In der Reichertsheimer Gemeinderatssitzung lag jetzt eine Karte mit der geplanten Trasse auf. Sollte der Betreiber die verlegen, wäre das die dritte Gasleitung in der Gemeinde.

Eine läuft bereits in Nord-Süd, die andere in West-Ost. Zur Letzteren soll noch eine zweite hinzukommen.

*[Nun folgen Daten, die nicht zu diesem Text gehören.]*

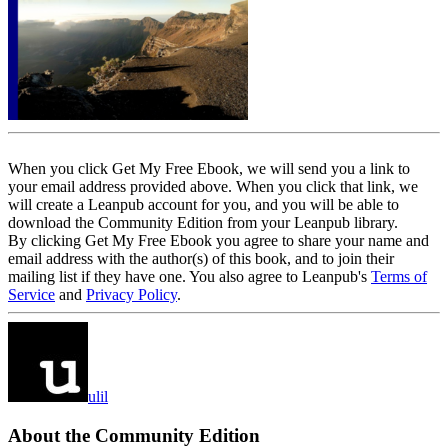
When you click Get My Free Ebook, we will send you a link to
your email address provided above. When you click that link, we
will create a Leanpub account for you, and you will be able to
download the Community Edition from your Leanpub library.
By clicking Get My Free Ebook you agree to share your name and
email address with the author(s) of this book, and to join their
mailing list if they have one. You also agree to Leanpub's
Terms of
Service
and
Privacy Policy
.
ulil
About the Community Edition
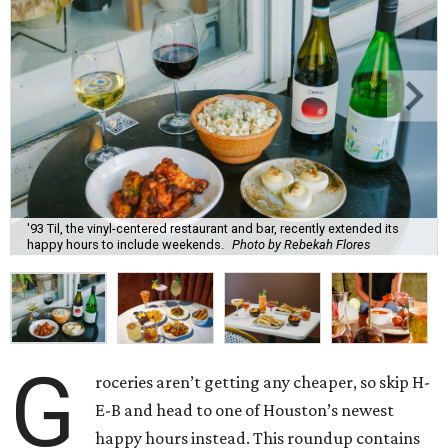
'93 Til, the vinyl-centered restaurant and bar, recently extended its
happy hours to include weekends.
Photo by Rebekah Flores
G
roceries aren’t getting any cheaper, so skip H-
E-B and head to one of Houston’s newest
happy hours instead. This roundup contains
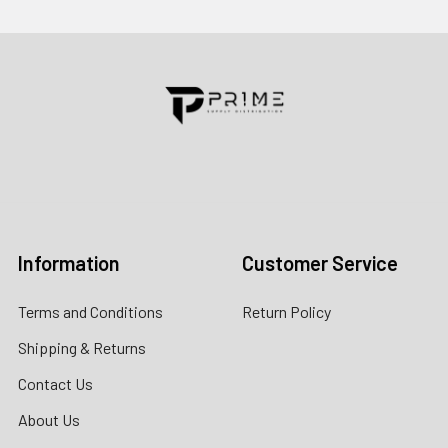
Contact us for more information
Call us:
+1 (469) 924-0184
Email:
customers@primesupplydistro.com
Log In
Information
Customer Service
Terms and Conditions
Return Policy
Shipping & Returns
Contact Us
About Us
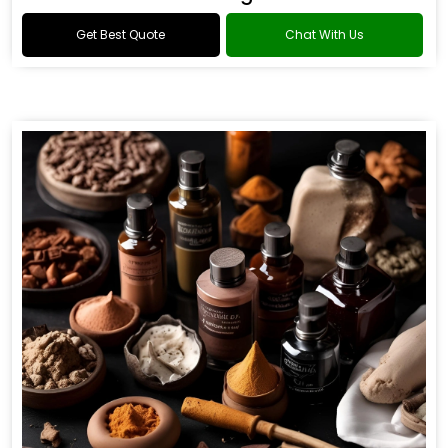
Get Best Quote
Chat With Us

Deutlich wurden die Dimensionen, mit denen sich die Grundbesitzer, sollten sie mit ihrem Grund und Boden im Weg sein, konfrontiert sehen: Gas mit einem Druck von 100 Bar soll in 1,20 Meter dicken Rohren fließen. Dazu kommt ein bis zu 300 Meter breiter Streifen beidseits der Leitung, der von Bebauung frei bleiben muss. "Da kann ich mein Grundstück vergessen, das ist ja nichts mehr wert", hieß es bei einigen Zuhörern in der Sitzung.

Keiner sei davon begeistert, entgegneten einige Räte, aber andererseits schaffe das Arbeitsplätze, war auch zu hören. Bei der nächsten Gemeinderatssitzung am 18. Februar, kündigte Bürgermeisterin Annemarie Haslberger an, stünden Vertreter von Bayerngas Rede und Antwort, und am 10. Februar sei das ein Thema bei einer Informationsveranstaltung des Bayerischen Bauernverbandes im Gasthaus Baumgartner in Tiefenstätt.

Zweiter Bürgermeister Augustin Grundner wies darauf hin, dass die Gemeinde in diesem Raumordnungsverfahren nichts zu entscheiden habe. Das sei ähnlich wie beim Hubschrauberlandeplatz in Katzbach. Die Regierung von Oberbayern führe das Verfahren durch, man sei nur selbst ein Träger öffentlicher Belange, der dazu gehört würde. Gemeindliche Belange, Planungen für Wohnbaugebiete oder dergleichen, stünden dem nicht entgegen, so Grundner.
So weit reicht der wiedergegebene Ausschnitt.